I wasn’t sure how to react to this so I went to visit Jean Ingram, my mother’s mother, on the way home from the hospital. Jean was in her eighties by then and was living in an old folks’ home nearby. She suffered from terrible arthritis but her mental faculties were still very sharp. I gave her the latest from the ICU and then asked Jean what she thought about Ma’s note. Jean said, “She’s right. Still go. This is your life, son, not your mother’s. All you can do here is be another greetin’ face at the bedside.”

“She’s my mother, Nana,” I said. “She’ll want me here. She’s just saying I should go ’cause she knows I’ve always wanted to live in America, but America’s not going anywhere. It can wait.”

Jean argued that Netta wasn’t “just saying it.” She really meant it because she wanted what all good parents want for their kids, for them to be happy.

To which I said I couldn’t be happy running off to America if it meant leaving my mother to die in Scotland without me.

Jean clucked and shook her head like I was being an idiot.

“And what if you lose this opportunity you’ve been given and your mother dies anyway. What will you have achieved?”

It’s difficult to explain the resiliency of Scottish women without romanticizing them, which wouldn’t play very well with Scottish
women. Being one of them herself, Jean might seem callous, especially as she was talking about the death of her own daughter, but women of her generation had seen their fathers killed in the First World War, and their husbands and brothers in the Second. These daughters and wives and sisters had themselves been shot at and bombed and starved and had not faltered. To them, practicality took precedence over all. “Whatever it took you” expressed their attitude. In other words, make a living or die.

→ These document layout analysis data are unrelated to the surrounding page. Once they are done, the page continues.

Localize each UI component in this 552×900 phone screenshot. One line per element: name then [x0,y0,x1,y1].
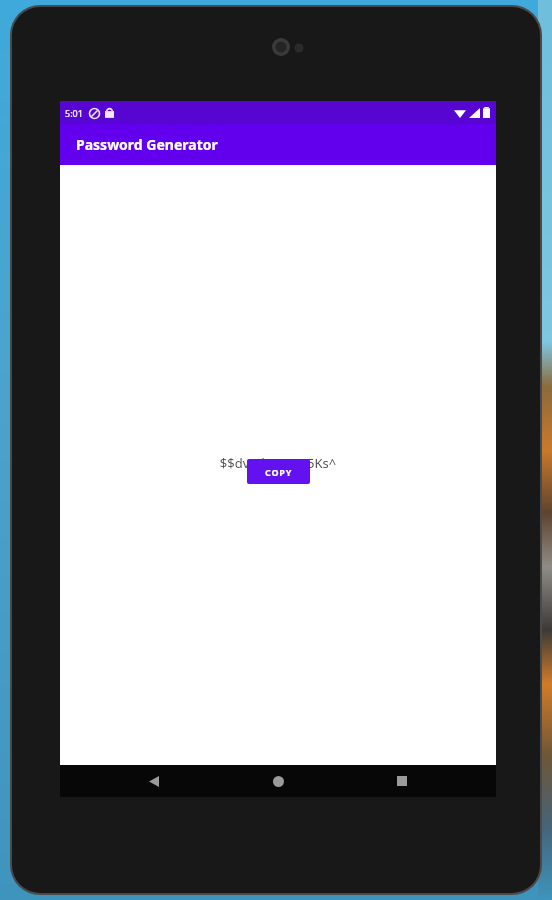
staticText: COPY [265,466,293,478]
button[interactable]: Home [248,765,308,797]
button[interactable]: Recent apps [372,765,432,797]
button[interactable]: Back [124,765,184,797]
button[interactable]: COPY [247,459,310,484]
staticText: $$dv2d%A#~e5Ks^ [60,454,496,472]
staticText: Password Generator [76,135,218,154]
staticText: 5:01 [65,107,83,119]
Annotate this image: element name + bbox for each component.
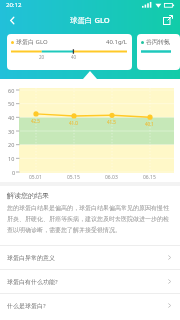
- button[interactable]: Share: [156, 8, 180, 32]
- staticText: 41.5: [107, 119, 116, 125]
- button[interactable]: 球蛋白异常的意义: [0, 246, 180, 269]
- staticText: 06.03: [105, 174, 118, 181]
- staticText: 20:12: [6, 1, 22, 9]
- staticText: 球蛋白 GLO: [70, 15, 110, 25]
- staticText: 球蛋白 GLO: [16, 38, 48, 46]
- staticText: 40: [8, 114, 15, 121]
- staticText: 20: [8, 141, 15, 148]
- button[interactable]: 谷丙转氨: [137, 34, 180, 70]
- staticText: 什么是球蛋白?: [7, 302, 46, 310]
- staticText: 解读您的结果: [7, 191, 49, 200]
- staticText: 41.0: [69, 120, 78, 126]
- button[interactable]: 球蛋白 GLO: [7, 34, 132, 70]
- staticText: 10: [8, 155, 15, 162]
- button[interactable]: Back: [0, 8, 24, 32]
- staticText: 40.1g/L: [106, 38, 127, 46]
- staticText: 20: [39, 54, 45, 60]
- staticText: 您的球蛋白结果是偏高的，球蛋白结果偏高常见的原因有慢性肝炎、肝硬化、肝癌等疾病，…: [7, 204, 173, 234]
- staticText: 球蛋白异常的意义: [7, 254, 55, 262]
- button[interactable]: 球蛋白有什么功能?: [0, 270, 180, 293]
- staticText: 球蛋白有什么功能?: [7, 278, 58, 286]
- staticText: 0: [12, 169, 16, 176]
- staticText: 40: [71, 54, 77, 60]
- button[interactable]: 什么是球蛋白?: [0, 294, 180, 317]
- staticText: 06.15: [143, 174, 156, 181]
- staticText: 谷丙转氨: [146, 38, 170, 46]
- staticText: 42.5: [31, 118, 40, 124]
- staticText: 50: [8, 100, 15, 107]
- staticText: 05.01: [29, 174, 42, 181]
- staticText: 40.1: [145, 121, 154, 127]
- staticText: 60: [8, 87, 15, 94]
- staticText: 05.15: [67, 174, 80, 181]
- staticText: 30: [8, 128, 15, 135]
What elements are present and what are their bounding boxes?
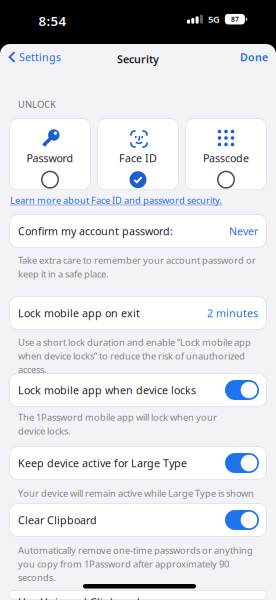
button[interactable]: Settings: [8, 50, 61, 64]
staticText: Learn more about Face ID and password se…: [10, 194, 222, 206]
button[interactable]: Confirm my account password:: [0, 214, 267, 248]
staticText: Security: [117, 52, 159, 66]
staticText: Face ID: [119, 151, 157, 165]
staticText: Take extra care to remember your account…: [18, 254, 256, 266]
staticText: device locks.: [18, 425, 71, 437]
staticText: Never: [229, 224, 258, 238]
staticText: Password: [26, 151, 74, 165]
staticText: Your device will remain active while Lar…: [18, 487, 254, 499]
staticText: Automatically remove one-time passwords …: [18, 544, 253, 556]
staticText: when device locks” to reduce the risk of…: [18, 350, 245, 362]
button[interactable]: Use Universal Clipboard: [0, 590, 267, 600]
button[interactable]: Lock mobile app on exit: [0, 296, 267, 330]
staticText: Settings: [19, 50, 61, 64]
staticText: Confirm my account password:: [18, 224, 173, 238]
button[interactable]: Done: [240, 50, 268, 64]
staticText: 5G: [208, 13, 220, 25]
button[interactable]: Face ID: [97, 118, 179, 190]
button[interactable]: Passcode: [185, 118, 267, 190]
staticText: keep it in a safe place.: [18, 268, 109, 280]
staticText: seconds.: [18, 571, 56, 584]
staticText: The 1Password mobile app will lock when …: [18, 411, 217, 423]
button[interactable]: Learn more about Face ID and password se…: [10, 194, 222, 206]
button[interactable]: Lock mobile app when device locks: [0, 373, 267, 407]
staticText: 87: [231, 15, 239, 24]
button[interactable]: Keep device active for Large Type: [0, 446, 267, 480]
staticText: Keep device active for Large Type: [18, 456, 187, 470]
staticText: 8:54: [38, 12, 66, 30]
staticText: Clear Clipboard: [18, 513, 97, 527]
staticText: 2 minutes: [207, 306, 258, 320]
staticText: Use Universal Clipboard: [18, 595, 140, 600]
staticText: Lock mobile app when device locks: [18, 383, 196, 397]
staticText: Done: [240, 50, 268, 64]
staticText: Use a short lock duration and enable “Lo…: [18, 336, 251, 348]
staticText: Lock mobile app on exit: [18, 306, 140, 320]
button[interactable]: Clear Clipboard: [0, 503, 267, 537]
staticText: Passcode: [203, 151, 249, 165]
button[interactable]: Password: [9, 118, 91, 190]
staticText: UNLOCK: [18, 98, 56, 110]
staticText: you copy from 1Password after approximat…: [18, 558, 229, 570]
staticText: access.: [18, 363, 47, 376]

For all its macho posturing, Scotland is not a patriarchy but a matriarchy. The women run things. Certainly that’s how it was in my family. So I told Jean I’d think about it, kissed her cheek, and went home to help my dad put up the Christmas tree.

The deal I made with myself, and then with Netta, was that if and when she recovered sufficiently to breathe on her own and have the hated plastic tube removed,
then
I would go to the States. If she didn’t, I wouldn’t. Netta loved a challenge, so with the doctors scratching their heads, she continued to improve. She was moved out of the ICU and into a room of her own, complete with TV, and within a few days she was breathing unassisted. Her mouth and throat were still sore from the ventilator that had been in place, so she spoke quietly but she was sitting up in bed and drinking tea and even had some color in her cheeks. As soon as she could, she was ordering everyone around and telling them what needed to be done. My job was to go to America.

I said I would delay for a bit because after all she wasn’t out of the woods yet, she still had cancer and needed treatment—now radiation instead of chemo—but she said no. And that was that.

 

So on January 25, 1995, I arrived at LAX with two suitcases full of clothes. I had left a mountain of debt and a sick mother back home and I was in no way convinced I was doing the right thing, but a
deal was a deal, and I had made one with my mother, and another with Disney.

If I wanted to get paid I had to be here—and, to be honest, every time I get off a plane from another country and realize I’m back in the U.S., I get a charge of excitement.

It feels like anything is possible, that the adventure of my life is finally unfolding as it was meant to. It feels like I’m where I should be, at last.